**Work instructions**
Output only the stretch of the listing that starts at the line containing "Pycaret vs Scikit Learn (3:38)" and ends at the line containing "ENUM with h2o.asfactor() (1:53)", reproduced exactly with both ends.

**Study material**
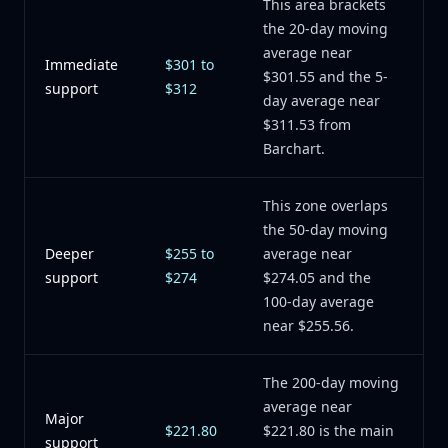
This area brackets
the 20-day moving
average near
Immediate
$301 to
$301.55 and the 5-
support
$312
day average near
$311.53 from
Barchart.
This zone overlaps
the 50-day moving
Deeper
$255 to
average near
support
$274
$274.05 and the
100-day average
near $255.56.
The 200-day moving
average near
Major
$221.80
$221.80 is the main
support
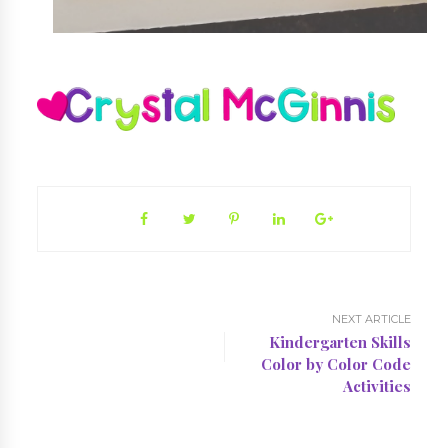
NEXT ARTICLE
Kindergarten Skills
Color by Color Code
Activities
...
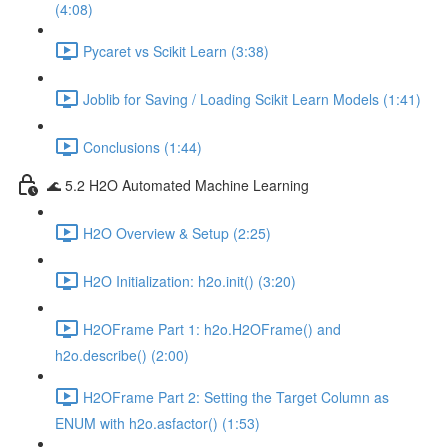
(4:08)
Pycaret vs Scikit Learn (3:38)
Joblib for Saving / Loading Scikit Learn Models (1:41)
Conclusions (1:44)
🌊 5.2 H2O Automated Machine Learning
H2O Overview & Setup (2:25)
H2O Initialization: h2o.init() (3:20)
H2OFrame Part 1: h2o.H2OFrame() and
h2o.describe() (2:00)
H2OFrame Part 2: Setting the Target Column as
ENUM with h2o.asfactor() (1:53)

**Solved exercise**
Pycaret vs Scikit Learn (3:38)
Joblib for Saving / Loading Scikit Learn Models (1:41)
Conclusions (1:44)
🌊 5.2 H2O Automated Machine Learning
H2O Overview & Setup (2:25)
H2O Initialization: h2o.init() (3:20)
H2OFrame Part 1: h2o.H2OFrame() and
h2o.describe() (2:00)
H2OFrame Part 2: Setting the Target Column as
ENUM with h2o.asfactor() (1:53)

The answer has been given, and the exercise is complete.